* _ABOUT THIS TASK_: Check every line below for the word "江戸川区版" and copy the ones that have it.

++++ DATASET RECORDS ++++

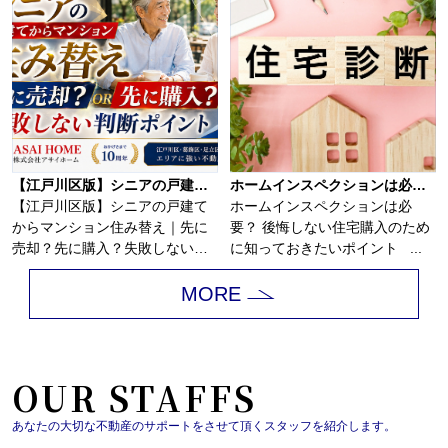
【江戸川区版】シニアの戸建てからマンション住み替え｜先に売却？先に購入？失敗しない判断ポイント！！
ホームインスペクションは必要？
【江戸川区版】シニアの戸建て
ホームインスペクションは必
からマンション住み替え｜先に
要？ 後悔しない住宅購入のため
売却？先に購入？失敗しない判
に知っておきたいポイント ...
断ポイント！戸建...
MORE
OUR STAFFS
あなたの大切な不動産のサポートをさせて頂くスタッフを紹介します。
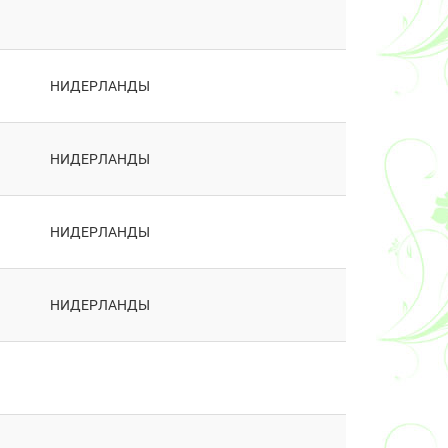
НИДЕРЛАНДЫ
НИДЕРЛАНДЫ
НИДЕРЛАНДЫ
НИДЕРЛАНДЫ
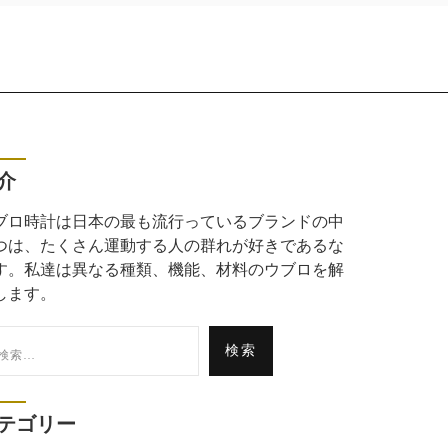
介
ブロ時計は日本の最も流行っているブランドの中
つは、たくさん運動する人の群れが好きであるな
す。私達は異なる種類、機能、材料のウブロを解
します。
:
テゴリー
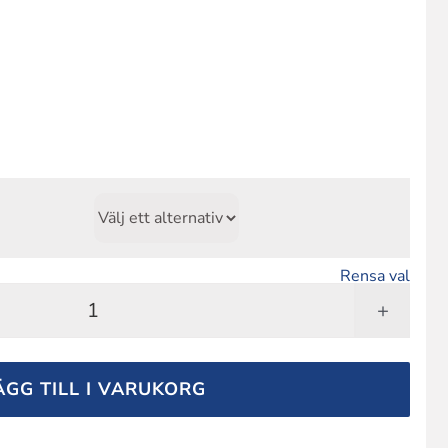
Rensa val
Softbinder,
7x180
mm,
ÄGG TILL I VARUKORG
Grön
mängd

++++

* _REPLY TO THE TASK_:
【江戸川区版】シニアの戸建てからマンション住み替え｜先に売却？先に購入？失敗しない判断ポイント！！
【江戸川区版】シニアの戸建て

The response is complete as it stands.